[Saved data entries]

=== Section Start ===

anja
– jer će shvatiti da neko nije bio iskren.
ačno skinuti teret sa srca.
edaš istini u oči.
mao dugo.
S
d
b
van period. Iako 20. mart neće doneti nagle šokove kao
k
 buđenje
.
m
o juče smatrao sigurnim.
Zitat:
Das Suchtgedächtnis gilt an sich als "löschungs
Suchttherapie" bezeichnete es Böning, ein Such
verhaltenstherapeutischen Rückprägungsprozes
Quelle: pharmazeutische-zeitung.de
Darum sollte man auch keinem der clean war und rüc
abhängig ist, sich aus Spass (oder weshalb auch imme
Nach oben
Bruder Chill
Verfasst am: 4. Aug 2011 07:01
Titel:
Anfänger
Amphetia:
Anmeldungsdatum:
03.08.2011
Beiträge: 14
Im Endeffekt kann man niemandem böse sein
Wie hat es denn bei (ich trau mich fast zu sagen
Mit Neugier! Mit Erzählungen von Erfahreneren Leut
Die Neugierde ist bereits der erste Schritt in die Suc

=== Section End ===
=== Section Start ===

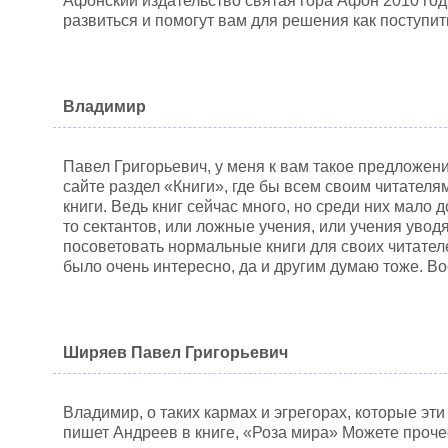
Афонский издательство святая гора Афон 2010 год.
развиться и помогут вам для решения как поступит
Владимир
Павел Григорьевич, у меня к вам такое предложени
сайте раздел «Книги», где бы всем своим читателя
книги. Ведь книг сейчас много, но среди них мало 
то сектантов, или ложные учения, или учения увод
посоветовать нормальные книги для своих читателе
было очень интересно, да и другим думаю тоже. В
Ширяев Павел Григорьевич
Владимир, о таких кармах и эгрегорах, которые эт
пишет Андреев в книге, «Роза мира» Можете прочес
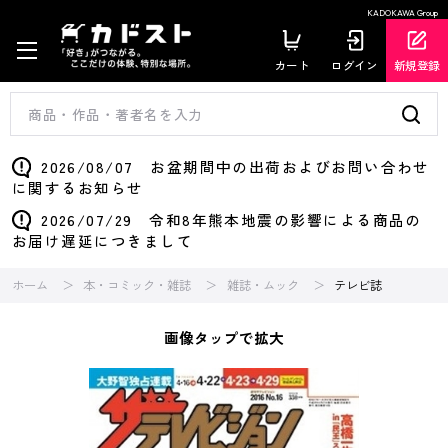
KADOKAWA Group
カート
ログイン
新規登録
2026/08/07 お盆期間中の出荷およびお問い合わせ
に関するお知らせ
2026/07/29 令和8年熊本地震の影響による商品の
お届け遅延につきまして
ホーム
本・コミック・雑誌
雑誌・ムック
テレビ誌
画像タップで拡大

=== Section End ===

• Exercise details: Every line that contains the string "Григорьевич" should be copied from the entries.

• Exercise response:
Павел Григорьевич, у меня к вам такое предложени
Ширяев Павел Григорьевич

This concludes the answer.